While the gathering spectators slowed their pursuers, Betty led Sissi to what looked like a silo of some kind, where she blindly opened a door and the two ascended a stairway into a giant metal sphere with three massive bent legs like a cauldron to support it. At the top of the stairwell was another door, which Betty pulled open and dragged the Princess through. She placed Sissi into one of four comfortable chairs arrayed in two pairs. Betty pulled the door closed and turned a wheel to lock it in place. Then she sat in another of the chairs.

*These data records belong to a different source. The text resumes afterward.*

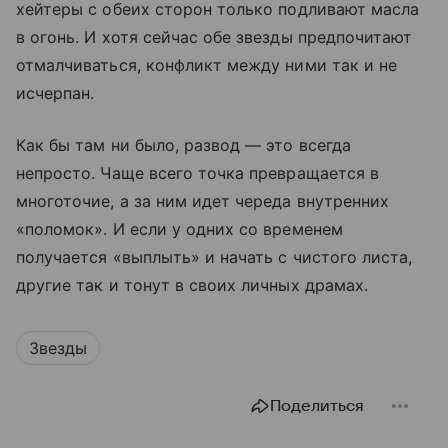
хейтеры с обеих сторон только подливают масла
в огонь. И хотя сейчас обе звезды предпочитают
отмалчиваться, конфликт между ними так и не
исчерпан.
Как бы там ни было, развод — это всегда
непросто. Чаще всего точка превращается в
многоточие, а за ним идет череда внутренних
«поломок». И если у одних со временем
получается «выплыть» и начать с чистого листа,
другие так и тонут в своих личных драмах.
Звезды
Поделиться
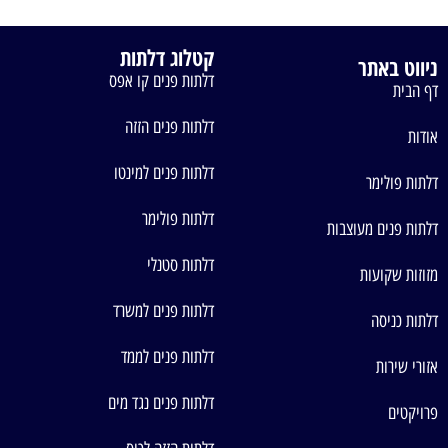
קטלוג דלתות
ניווט באתר
דלתות פנים קו אפס
דף הבית
דלתות פנים הזזה
אודות
דלתות פנים למינטו
דלתות פולימר
דלתות פולימר
דלתות פנים מעוצבות
דלתות סטנלי
מזוזות שקועות
דלתות פנים למשרד
דלתות כניסה
דלתות פנים לממד
אזורי שירות
דלתות פנים נגד מים
פרויקטים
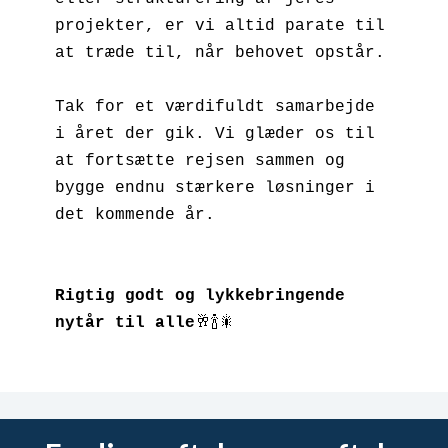
projekter, er vi altid parate til 
at træde til, når behovet opstår.

Tak for et værdifuldt samarbejde 
i året der gik. Vi glæder os til 
at fortsætte rejsen sammen og 
bygge endnu stærkere løsninger i 
det kommende år.

Rigtig godt og lykkebringende 
nytår til alle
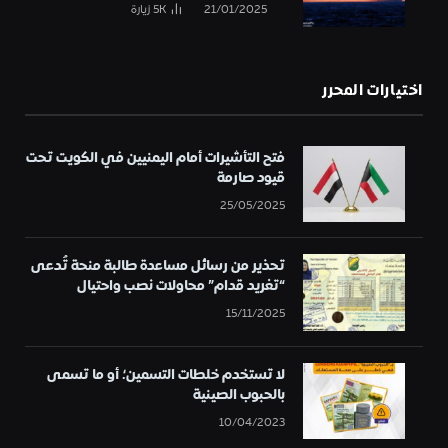
21/01/2025
5K
زيارة
اختيارات المحرر
فتح التأشيرات أمام اليمنيين في الكويت تحت
قيود صارمة
25/05/2025
تحذير من رسائل مساعدة طالبة منحة تُدعى
“تغريد قدام” محاولات نصب واحتيال
15/11/2025
لا تستخدم خلطات التسمين؛ أو ما تسمى
بالحبوب الصينية
10/04/2023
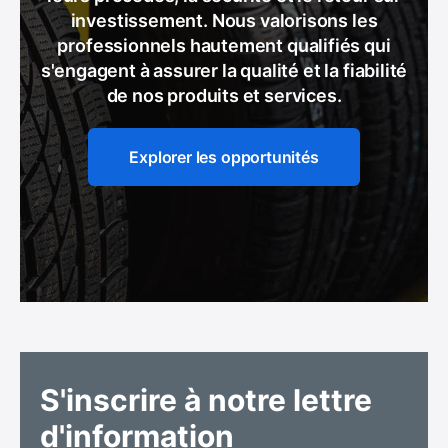
investissement. Nous valorisons les
professionnels hautement qualifiés qui
s'engagent à assurer la qualité et la fiabilité
de nos produits et services.
Explorer les opportunités
S'inscrire à notre lettre
d'information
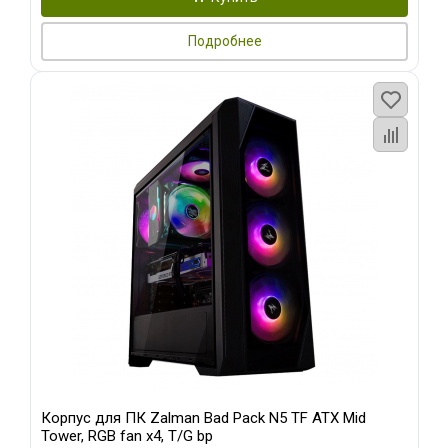
Подробнее
Корпус для ПК Zalman Bad Pack N5 TF ATX Mid
Tower, RGB fan x4, T/G bp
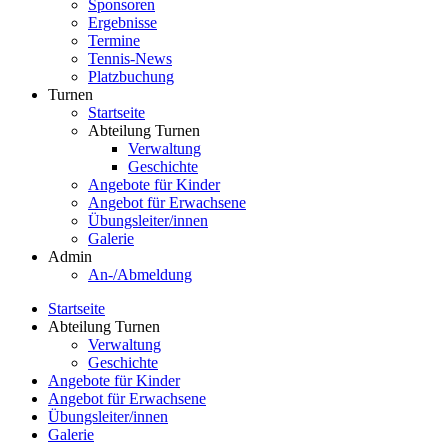
Sponsoren
Ergebnisse
Termine
Tennis-News
Platzbuchung
Turnen
Startseite
Abteilung Turnen
Verwaltung
Geschichte
Angebote für Kinder
Angebot für Erwachsene
Übungsleiter/innen
Galerie
Admin
An-/Abmeldung
Startseite
Abteilung Turnen
Verwaltung
Geschichte
Angebote für Kinder
Angebot für Erwachsene
Übungsleiter/innen
Galerie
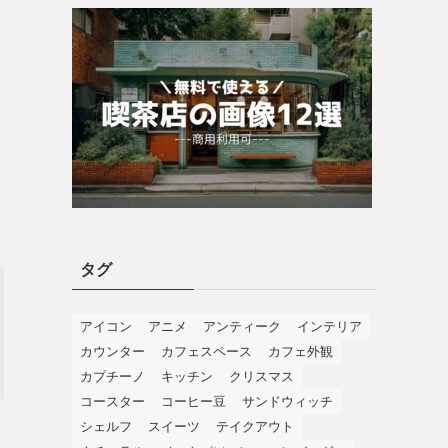
タグ
アイコン
アニメ
アンティーク
インテリア
カウンター
カフェスペース
カフェ外観
カプチーノ
キッチン
クリスマス
コースター
コーヒー豆
サンドウィッチ
シェルフ
スイーツ
テイクアウト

“I think we have evaded them for now,” Betty said, “but there’s going to be quite a row when we meet the Prince again.” She looked seriously at Sissi, and then the two started giggling uncontrollably, kicking their legs and pounding their arms on the armrests and console.
* * *
“Ladies and gentlemen,” the man at the podium shouted, “when this lever is pulled,” he indicated a switch held by a man in a laboratory coat, “electric current generated by the turbines on the mighty Danube behind me will operate the pumps of this artificial waterfall, enabling the water in the pool below to be cycled to the top and cascade perpetually. In addition, the same current generated will assume the task of illuminating the entire exhibition and all its attractions!”
The speaker nodded to the man at the switch who pulled the long arm down with some unexpected difficulty. There was a buzz when it reached the bottom. A murmur of alarm swept over the gathered crowd. Then a great rumbling knocked down the men on the podium and some of the spectators, followed by the ignition of an array of fireworks behind the stage. The temporary silo around the von Strickenheim aethership, which had been on display behind the waterfall, collapsed. As the spectators watched, the aethership faded away in a cloud of ozone. A wave of applause rose from the assembly.
Then the entire exhibition was suddenly lit up as bright as day, and the sound of an amplified musical recording muffled the renewed roar of the crowd.
* * *
Suddenly, there was a blinding flash. Princess Franziska Maria Johanna of Liechtenstein and her companion Elizabeth Falconbridge sank into the chairs and passed out.